Biodefense - Science topic

@ Huyen  You need to at least do your research and correctly spell the method. It's Bredig's method dating from 1898

See slides 34 onwards in : February 18th, 2016 Metal colloids - their preparation, application and characterization

And also:

September 2nd, 2015 Silver colloids and invisible ink

Thank you very much Leonidas...

It's not going to be easy.

I was involved in an EU-wide project (FASTVAC) over the last few years looking at exactly this question: how do we produce vaccines faster in response to new biological threats?

There are two aspects - first you need to actually identify the pathogen, and generate a response that is protective. In the case of a new pathogen, that might not actually be very obvious - look at how long it took to work out what a protective vaccine against HIV might look like. Anyone who thinks that all you need to do is identify a few immunodominant antigens and inject them is pretty much doomed to failure: vaccine development history is littered with immunogenic antigens that offer no protection at all, when used as vaccines and a few which actually make the disease worse.

That leads to the second aspect - regulation, release and safety. Vaccines are different from almost all pharmaceuticals in that they are potentially given to millions or even hundreds of millions of perfectly healthy people. As a result, you cannot ignore rare side effects: even a side effect in the "very rare" category could lead to thousands of cases if a vaccine is broadly used. That's not going to be acceptable even in an epidemic situation.

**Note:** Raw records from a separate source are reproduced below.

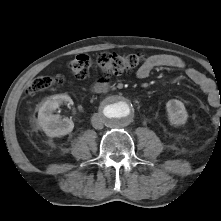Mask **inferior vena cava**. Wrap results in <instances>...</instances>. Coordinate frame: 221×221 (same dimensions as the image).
Returning <instances> with one entry per match:
<instances>
[{
	"label": "inferior vena cava",
	"instance_id": "obj_1",
	"mask_svg": "<svg viewBox=\"0 0 221 221\" xmlns=\"http://www.w3.org/2000/svg\"><path fill=\"white\" fill-rule=\"evenodd\" d=\"M91 123L95 129H102L104 127V118L102 115L95 113L91 118Z\"/></svg>",
	"mask_w": 221,
	"mask_h": 221
}]
</instances>
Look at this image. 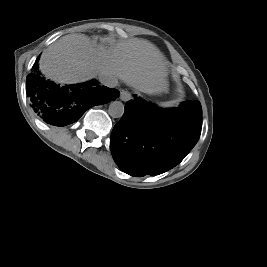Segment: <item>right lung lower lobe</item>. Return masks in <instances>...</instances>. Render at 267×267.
I'll return each instance as SVG.
<instances>
[{
    "instance_id": "obj_1",
    "label": "right lung lower lobe",
    "mask_w": 267,
    "mask_h": 267,
    "mask_svg": "<svg viewBox=\"0 0 267 267\" xmlns=\"http://www.w3.org/2000/svg\"><path fill=\"white\" fill-rule=\"evenodd\" d=\"M33 68L34 72L27 76L26 92L34 112L50 125L66 126L74 123L89 108L108 103L120 95L116 89L98 86L95 80L61 86L44 80L37 63Z\"/></svg>"
}]
</instances>
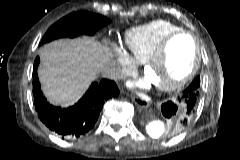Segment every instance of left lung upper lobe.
<instances>
[{
    "label": "left lung upper lobe",
    "instance_id": "obj_1",
    "mask_svg": "<svg viewBox=\"0 0 240 160\" xmlns=\"http://www.w3.org/2000/svg\"><path fill=\"white\" fill-rule=\"evenodd\" d=\"M190 86L193 87V90L199 91V89H200V78H199V76H197V77L194 79V81L190 84ZM191 119H192V118H191ZM191 119H189L188 122H190ZM186 125H187V124L178 122V123L175 125V129L181 130V129H183Z\"/></svg>",
    "mask_w": 240,
    "mask_h": 160
}]
</instances>
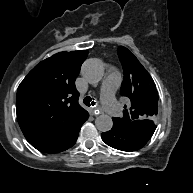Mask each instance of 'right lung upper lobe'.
<instances>
[{"label":"right lung upper lobe","mask_w":193,"mask_h":193,"mask_svg":"<svg viewBox=\"0 0 193 193\" xmlns=\"http://www.w3.org/2000/svg\"><path fill=\"white\" fill-rule=\"evenodd\" d=\"M87 55V50L54 54L35 66L19 85L17 120L37 150L56 153L65 148L88 119V112L78 104L75 87Z\"/></svg>","instance_id":"right-lung-upper-lobe-1"}]
</instances>
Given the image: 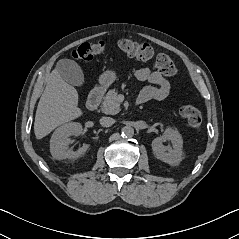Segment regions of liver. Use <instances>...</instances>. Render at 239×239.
Wrapping results in <instances>:
<instances>
[{"instance_id":"6515ba94","label":"liver","mask_w":239,"mask_h":239,"mask_svg":"<svg viewBox=\"0 0 239 239\" xmlns=\"http://www.w3.org/2000/svg\"><path fill=\"white\" fill-rule=\"evenodd\" d=\"M78 92L65 81L55 68L49 75L45 90L38 102L34 133L42 139L56 127L81 116Z\"/></svg>"}]
</instances>
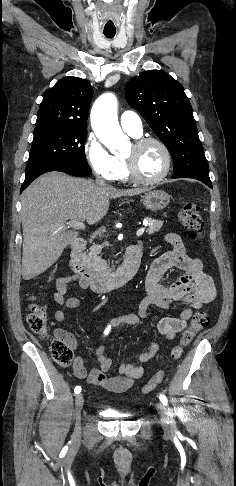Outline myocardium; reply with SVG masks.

So any new vaccine is going to have to go through clinical trials, both for efficacy and for safety. Typically this can take 10 years or more from first application, and clearly that's no good for emerging threats. It can be done faster though: we routinely make new influenza vaccines every year, and researchers were able o produce a protype SARS vaccine ready for trials in about 6 months. In both cases, though that is possible because we already know a lot about the pathogen in question (or related pathogens) and immunity to these types of virus, and because there was already a process in place for making that type of vaccine.

So while I have great respect for Annie and the Epivax team, I don't buy the idea that we can (yet) create vaccines on demand. So far, computational identification has not proven to be a success in terms of rapid vaccine design, simply because the vast majority of targets identified are not protective. We've been playing with epitope identification for vaccines since the 1980's (it's what I did my PhD on, in fact!) and so far, we don't have a single success to point to. It does speed the process of identifying potential targets, but those targets then have to be tested in vivo in the old-fashioned way.

The Bexsero vaccine is a good example of this. Computational analysis identified 570 potential antigens which should be immunogenic - these were cloned and tested. 28 of them showed some degree of protective ability. That's a 5% hit rate, which is actually pretty good. Of those 28, only 7 showed actual vaccine potential - for a final hit rate of 1% and that's fairly typical, based on what's been published and my own experience. But to work that out, and then demonstrate safety and efficacy took 12 years. Identifying targets was by far the fastest and easiest part of that process. Computational analysis can speed that first step, but it doesn't remove the need for the subsequent steps, which is actually what takes the most time.

So if we genuinely want to speed up vaccine development, we need:

1) better understanding of biological processes, so we can predict what's protective, not just what's seen by the immune system. This is going to be a major challenge for computational biology in the years ahead

2) better processes for approval (and preferrably pre-approval) of vaccine production, so that we can avoid having to plod step-by-step through the process in an emergency.